Volatili. Vi sono aziende specializzate nell’addestrare aquile o falchi nell’intercettare e catturare i droni minaccia, infatti, vengono sottoposti a continui allenamenti che consentono ai volatili di riconoscere il caratteristico rumore emanato dai droni quadricotteri per poi afferrarli in piena sicurezza.

 

In fase di studio l’utilizzo di stormi di piccioni che grazie al loro volo in stormo, su aree particolarmente sensibili, costituirebbero un serio impedimento per i droni minaccia sia per il sorvolo che per la ripresa fotografica.

 

Falconeria elettronica. Al pari di volatili addestrati nell’intercettare e neutralizzare i droni minaccia, vi sono programmi sviluppati dalla Michigan Tech University che prevedono l’uso di un drone octocottero in grado di individuare – anche a distanze di 15 metri – di un UAV che ha violato un determinato spazio aereo per poi catturarlo proiettando verso di esso una rete.

 

Percettori acustici. Sistema di difesa già attivo presso diversi istituti carcerari, stadi o uffici governativi negli Stati Uniti d’America costituito da percettori acustici ad altissima sensibilità installati nei pressi dei suddetti siti e in grado di lanciare un segnale di pericolo agli operatori di vigilanza, e tra i già attivi va annoverato il noto Drone Shield.

 

Il 17 ottobre di quest’anno il drappo nero dello Stato Islamico ha smesso di campeggiare su palazzi della capitale del Califfato, infatti, la città di Raqqa è stata liberata dopo dure battaglie condotte dalle unità dell’SDF, le unità del Syrian Democtratic Forces, affiancate da militari delle forze curdo-siriane dello Ypg e assistiti dall’aviazione militare statunitense contro i jihadisti ivi riparati.

 

Mentre questo articolo viene scritto, combattimenti sono ancora in corso in quartieri della città di Raqqa, in attesa che le ultime sacche di resistenza vengano definitivamente cacciate o sconfitte.

Nel corso delle ultime ore, inoltre, centinaia di jihadisti si sono volontariamente arresi alle forze di liberazione – in virtù di accordi tra le parti -, ma altri irriducibili e motivati jihadisti si sono dati alla fuga.
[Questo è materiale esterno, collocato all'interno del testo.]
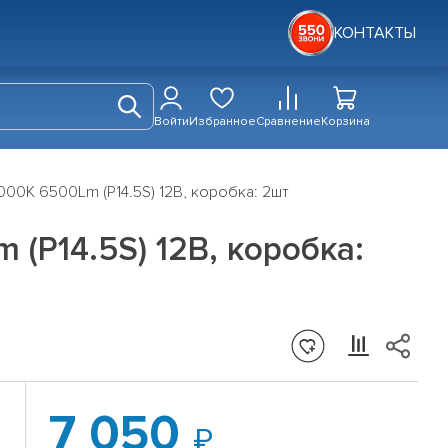
КОНТАКТЫ
Войти
Избранное
Сравнение
Корзина
00K 6500Lm (P14.5S) 12В, коробка: 2шт
(P14.5S) 12В, коробка:
7 050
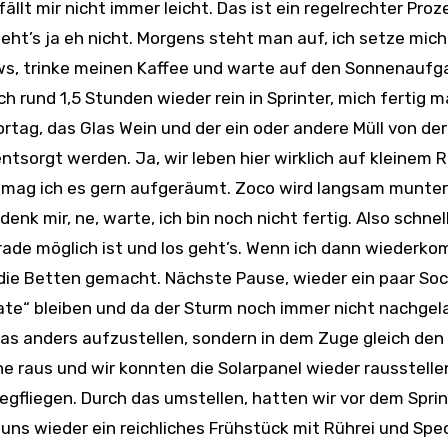
geht’s ja eh nicht. Morgens steht man auf, ich setze mic
ews, trinke meinen Kaffee und warte auf den Sonnenaufg
h rund 1,5 Stunden wieder rein in Sprinter, mich fertig 
tag, das Glas Wein und der ein oder andere Müll von der
tsorgt werden. Ja, wir leben hier wirklich auf kleinem
, mag ich es gern aufgeräumt. Zoco wird langsam munte
nk mir, ne, warte, ich bin noch nicht fertig. Also schnel
ade möglich ist und los geht’s. Wenn ich dann wiederk
ie Betten gemacht. Nächste Pause, wieder ein paar Soc
ate“ bleiben und da der Sturm noch immer nicht nachgel
was anders aufzustellen, sondern in dem Zuge gleich den 
raus und wir konnten die Solarpanel wieder rausstelle
wegfliegen. Durch das umstellen, hatten wir vor dem Spri
ns wieder ein reichliches Frühstück mit Rührei und Spe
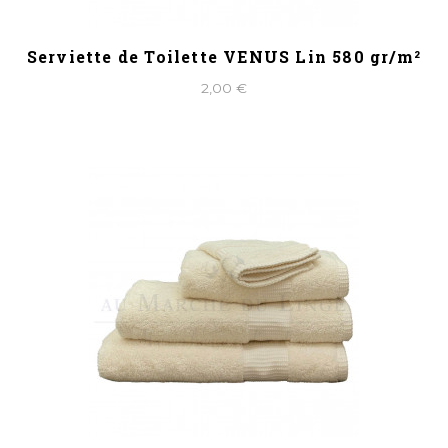
Serviette de Toilette VENUS Lin 580 gr/m²
2,00 €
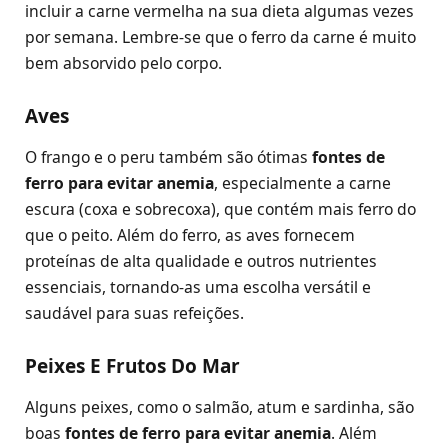
incluir a carne vermelha na sua dieta algumas vezes
por semana. Lembre-se que o ferro da carne é muito
bem absorvido pelo corpo.
Aves
O frango e o peru também são ótimas
fontes de
ferro para evitar anemia
, especialmente a carne
escura (coxa e sobrecoxa), que contém mais ferro do
que o peito. Além do ferro, as aves fornecem
proteínas de alta qualidade e outros nutrientes
essenciais, tornando-as uma escolha versátil e
saudável para suas refeições.
Peixes E Frutos Do Mar
Alguns peixes, como o salmão, atum e sardinha, são
boas
fontes de ferro para evitar anemia
. Além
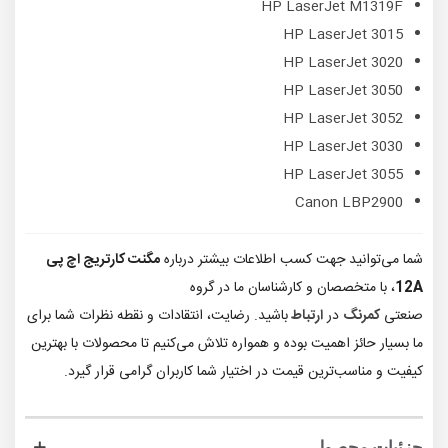
HP LaserJet M1319F
HP LaserJet 3015
HP LaserJet 3020
HP LaserJet 3050
HP LaserJet 3052
HP LaserJet 3030
HP LaserJet 3055
Canon LBP2900
شما می‌توانید جهت کسب اطلاعات بیشتر درباره
مگنت کارتریج اچ پی
12A
، با متخصصان و کارشناسان ما در گروه
صنعتی
کمرنگ
در
ارتباط
باشید. رضایت، انتقادات و نقطه نظرات شما برای
ما بسیار حائز اهمیت بوده و همواره تلاش می‌کنیم تا محصولات با بهترین
کیفیت و مناسب‌ترین قیمت در اختیار شما کاربران گرامی قرار گیرد.
جزئیات محصول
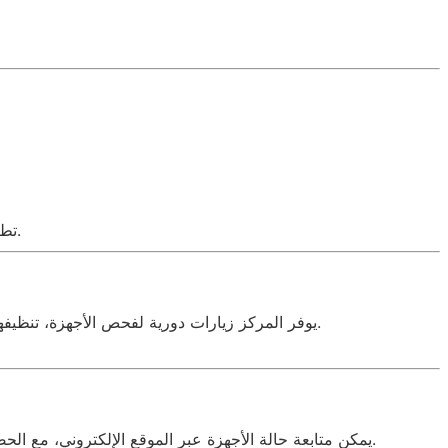
تطبيق هذه الخطوات يضمن صيانة فعالة وسريعة ويحافظ على جودة الجهاز.
يوفر المركز زيارات دورية لفحص الأجهزة، تنظيفها، واستبدال القطع قبل حدوث أي أعطال كبيرة. هذه الخدمة تقلل تكاليف الإصلاح وتضمن أداء مستمر للأجهزة المنزلية.
يمكن متابعة حالة الأجهزة عبر الموقع الإلكتروني، مع الحصول على إشعارات دورية حول موعد زيارة الفني ومدة الإصلاح. هذه الخدمة تسهّل على العملاء تنظيم وقتهم وتضمن راحة البال.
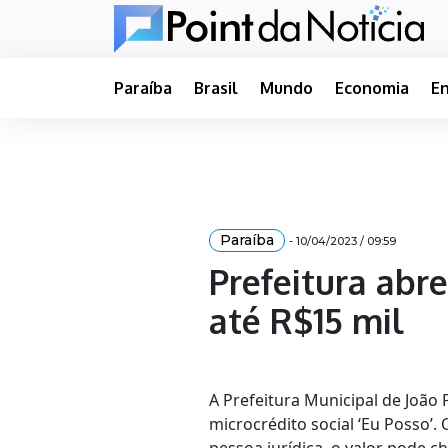
Paraíba
Brasil
Mundo
Economia
E
Paraíba
- 10/04/2023 / 09:59
Prefeitura abr
até R$15 mil
A Prefeitura Municipal de João 
microcrédito social ‘Eu Posso’.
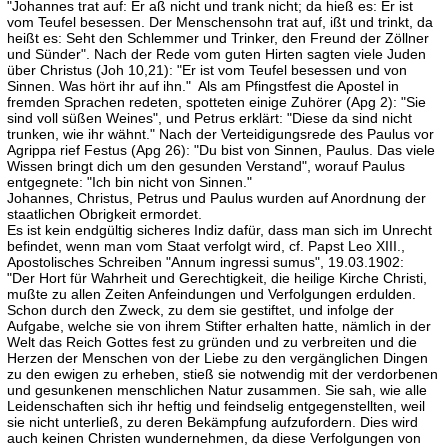
"Johannes trat auf: Er aß nicht und trank nicht; da hieß es: Er ist
vom Teufel besessen. Der Menschensohn trat auf, ißt und trinkt, da
heißt es: Seht den Schlemmer und Trinker, den Freund der Zöllner
und Sünder". Nach der Rede vom guten Hirten sagten viele Juden
über Christus (Joh 10,21): "Er ist vom Teufel besessen und von
Sinnen. Was hört ihr auf ihn." Als am Pfingstfest die Apostel in
fremden Sprachen redeten, spotteten einige Zuhörer (Apg 2): "Sie
sind voll süßen Weines", und Petrus erklärt: "Diese da sind nicht
trunken, wie ihr wähnt." Nach der Verteidigungsrede des Paulus vor
Agrippa rief Festus (Apg 26): "Du bist von Sinnen, Paulus. Das viele
Wissen bringt dich um den gesunden Verstand", worauf Paulus
entgegnete: "Ich bin nicht von Sinnen."
Johannes, Christus, Petrus und Paulus wurden auf Anordnung der
staatlichen Obrigkeit ermordet.
Es ist kein endgültig sicheres Indiz dafür, dass man sich im Unrecht
befindet, wenn man vom Staat verfolgt wird, cf. Papst Leo XIII.,
Apostolisches Schreiben "Annum ingressi sumus", 19.03.1902:
"Der Hort für Wahrheit und Gerechtigkeit, die heilige Kirche Christi,
mußte zu allen Zeiten Anfeindungen und Verfolgungen erdulden.
Schon durch den Zweck, zu dem sie gestiftet, und infolge der
Aufgabe, welche sie von ihrem Stifter erhalten hatte, nämlich in der
Welt das Reich Gottes fest zu gründen und zu verbreiten und die
Herzen der Menschen von der Liebe zu den vergänglichen Dingen
zu den ewigen zu erheben, stieß sie notwendig mit der verdorbenen
und gesunkenen menschlichen Natur zusammen. Sie sah, wie alle
Leidenschaften sich ihr heftig und feindselig entgegenstellten, weil
sie nicht unterließ, zu deren Bekämpfung aufzufordern. Dies wird
auch keinen Christen wundernehmen, da diese Verfolgungen von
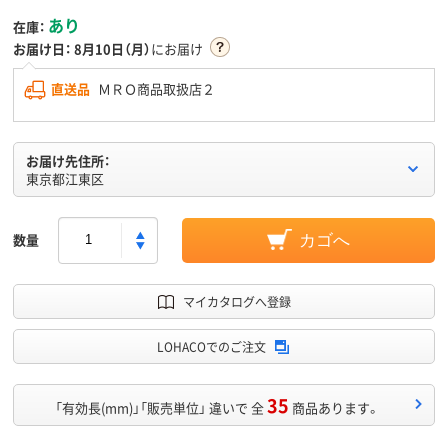
あり
在庫：
お届け日：
8月10日（月）
にお届け
直送品
ＭＲＯ商品取扱店２
お届け先住所：
東京都江東区
数量
カゴへ
マイカタログへ登録
LOHACOでのご注文
35
「有効長(mm)」「販売単位」 違いで 全
商品あります。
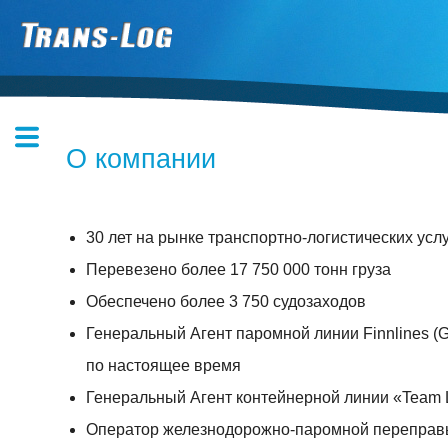
О компании
О
компании
Услуга
30 лет на рынке транспортно-логистических усл
морского
Перевезено более 17 750 000 тонн груза
агентирования
Обеспечено более 3 750 судозаходов
судов
Генеральный Агент паромной линии Finnlines (Gr
в
по настоящее время
портах
География
Генеральный Агент контейнерной линии «Team Lin
международных
Оператор железнодорожно-паромной переправы 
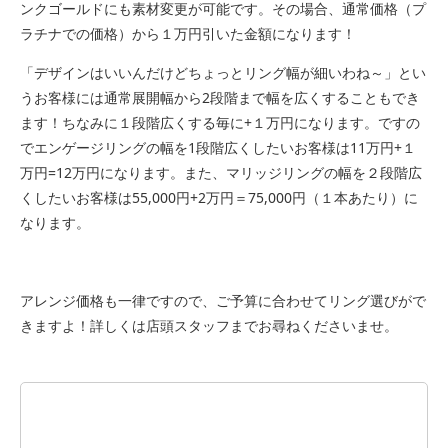
ンクゴールドにも素材変更が可能です。その場合、通常価格（プ
ラチナでの価格）から１万円引いた金額になります！
「デザインはいいんだけどちょっとリング幅が細いわね～」とい
うお客様には通常展開幅から2段階まで幅を広くすることもでき
ます！ちなみに１段階広くする毎に+１万円になります。ですの
でエンゲージリングの幅を1段階広くしたいお客様は11万円+１
万円=12万円になります。また、マリッジリングの幅を２段階広
くしたいお客様は55,000円+2万円＝75,000円（１本あたり）に
なります。
アレンジ価格も一律ですので、ご予算に合わせてリング選びがで
きますよ！詳しくは店頭スタッフまでお尋ねくださいませ。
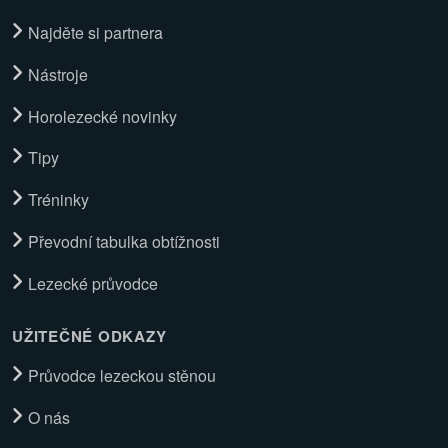
Najděte si partnera
Nástroje
Horolezecké novinky
Tipy
Tréninky
Převodní tabulka obtížnosti
Lezecké průvodce
UŽITEČNÉ ODKAZY
Průvodce lezeckou stěnou
O nás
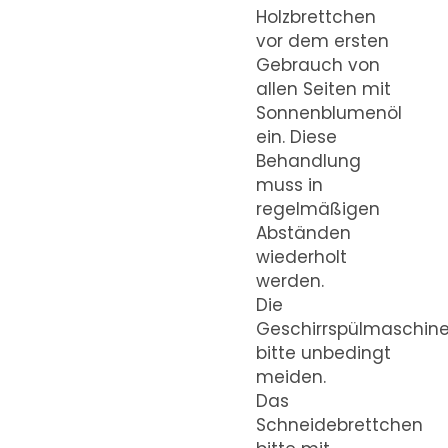
Holzbrettchen
vor dem ersten
Gebrauch von
allen Seiten mit
Sonnenblumenöl
ein. Diese
Behandlung
muss in
regelmäßigen
Abständen
wiederholt
werden.
Die
Geschirrspülmaschin
bitte unbedingt
meiden.
Das
Schneidebrettchen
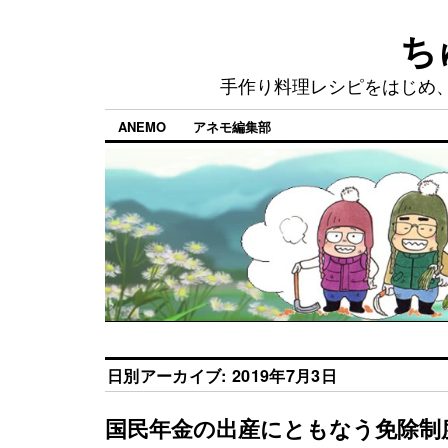
ち
手作り料理レシピをはじめ
ANEMO
アネモ編集部
日別アーカイブ:
2019年7月3日
国民年金の出産にともなう免除制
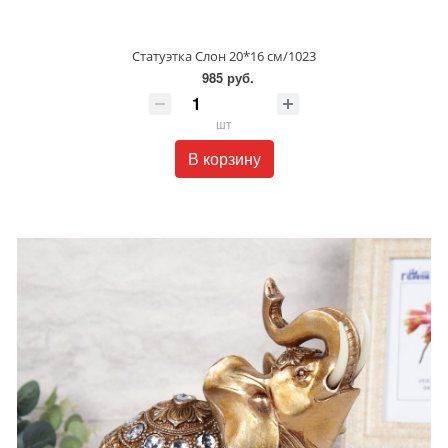
Статуэтка Слон 20*16 см/1023
985 руб.
шт
В корзину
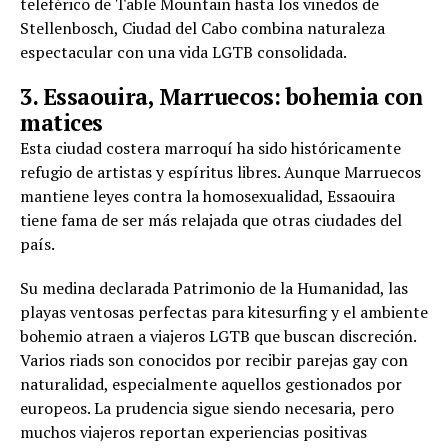
teleférico de Table Mountain hasta los viñedos de
Stellenbosch, Ciudad del Cabo combina naturaleza
espectacular con una vida LGTB consolidada.
3. Essaouira, Marruecos: bohemia con
matices
Esta ciudad costera marroquí ha sido históricamente
refugio de artistas y espíritus libres. Aunque Marruecos
mantiene leyes contra la homosexualidad, Essaouira
tiene fama de ser más relajada que otras ciudades del
país.
Su medina declarada Patrimonio de la Humanidad, las
playas ventosas perfectas para kitesurfing y el ambiente
bohemio atraen a viajeros LGTB que buscan discreción.
Varios riads son conocidos por recibir parejas gay con
naturalidad, especialmente aquellos gestionados por
europeos. La prudencia sigue siendo necesaria, pero
muchos viajeros reportan experiencias positivas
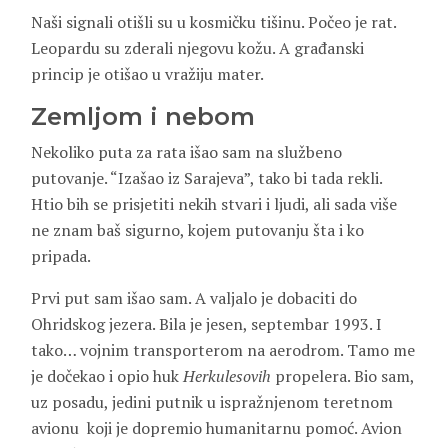
Naši signali otišli su u kosmičku tišinu. Počeo je rat.
Leopardu su zderali njegovu kožu. A građanski
princip je otišao u vražiju mater.
Zemljom i nebom
Nekoliko puta za rata išao sam na službeno
putovanje. “Izašao iz Sarajeva”, tako bi tada rekli.
Htio bih se prisjetiti nekih stvari i ljudi, ali sada više
ne znam baš sigurno, kojem putovanju šta i ko
pripada.
Prvi put sam išao sam. A valjalo je dobaciti do
Ohridskog jezera. Bila je jesen, septembar 1993. I
tako… vojnim transporterom na aerodrom. Tamo me
je dočekao i opio huk
Herkulesovih
propelera. Bio sam,
uz posadu, jedini putnik u ispražnjenom teretnom
avionu koji je dopremio humanitarnu pomoć. Avion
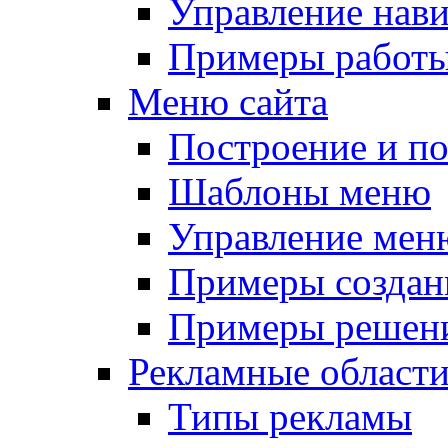
Управление нав
Примеры работы
Меню сайта
Построение и п
Шаблоны меню
Управление мен
Примеры создан
Примеры решени
Рекламные област
Типы рекламы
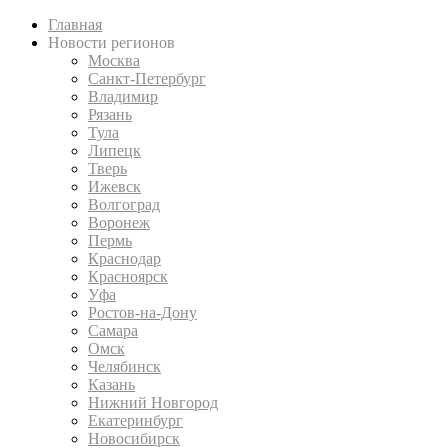
Главная
Новости регионов
Москва
Санкт-Петербург
Владимир
Рязань
Тула
Липецк
Тверь
Ижевск
Волгоград
Воронеж
Пермь
Краснодар
Красноярск
Уфа
Ростов-на-Дону
Самара
Омск
Челябинск
Казань
Нижний Новгород
Екатеринбург
Новосибирск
Tra questi molti foreign fighters sono intenzionati a raggiungere l’Iraq, ovvero, le cittadine di Rawa e Qaim e la città siriana di Deir Ezzor dove, secondo gli analisti sul campo, dovrebbe avvenire l’ultimo confronto tra la coalizione internazionale anti-SI e i militanti del drappo nero.

Lo Stato Islamico è stato sconfitto “militarmente” sui terreni iracheni e siriani ma non “ideologicamente”, e tale circostanza costringerà i suoi adepti ad organizzare latitanze in aree favorevoli dove pianificare nuovi attentati o attacchi contro il nemico occidente e suoi alleati.

Come avvenne negli anni antecedenti la sua nascita, lo Stato Islamico riassumerà l’assetto operativo di un’organizzazione terroristica con finalità e modus operandi caratterizzate dalla clandestinità con l’obiettivo di colpire il nemico con letali ed efficaci attentati.

Operazioni di martirio complesse o più semplici azioni di self jihad, condotte con accoltellamenti o investimento di cittadini inermi dentro e fuori i confini della dar al-Islam, quindi anche in occidente.

Tra le modalità operative degli attacchi, pertanto, potrebbero trovare facile applicazione anche il collaudato uso di droni esplosivi come avvenuto in Siria e in Iraq.